◆ **About this exercise**
Each entry has to be given again in its exact wording, and no picture may appear in the result.

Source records
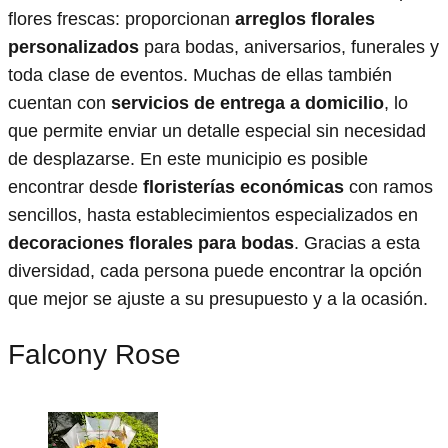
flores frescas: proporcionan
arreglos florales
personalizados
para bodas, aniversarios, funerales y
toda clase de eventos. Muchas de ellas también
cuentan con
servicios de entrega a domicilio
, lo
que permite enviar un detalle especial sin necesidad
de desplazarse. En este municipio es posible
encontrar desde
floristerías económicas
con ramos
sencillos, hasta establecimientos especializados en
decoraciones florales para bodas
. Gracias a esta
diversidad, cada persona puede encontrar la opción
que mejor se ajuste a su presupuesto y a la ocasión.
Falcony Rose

◆ **Answer to the exercise**
flores frescas: proporcionan
arreglos florales
personalizados
para bodas, aniversarios, funerales y
toda clase de eventos. Muchas de ellas también
cuentan con
servicios de entrega a domicilio
, lo
que permite enviar un detalle especial sin necesidad
de desplazarse. En este municipio es posible
encontrar desde
floristerías económicas
con ramos
sencillos, hasta establecimientos especializados en
decoraciones florales para bodas
. Gracias a esta
diversidad, cada persona puede encontrar la opción
que mejor se ajuste a su presupuesto y a la ocasión.
Falcony Rose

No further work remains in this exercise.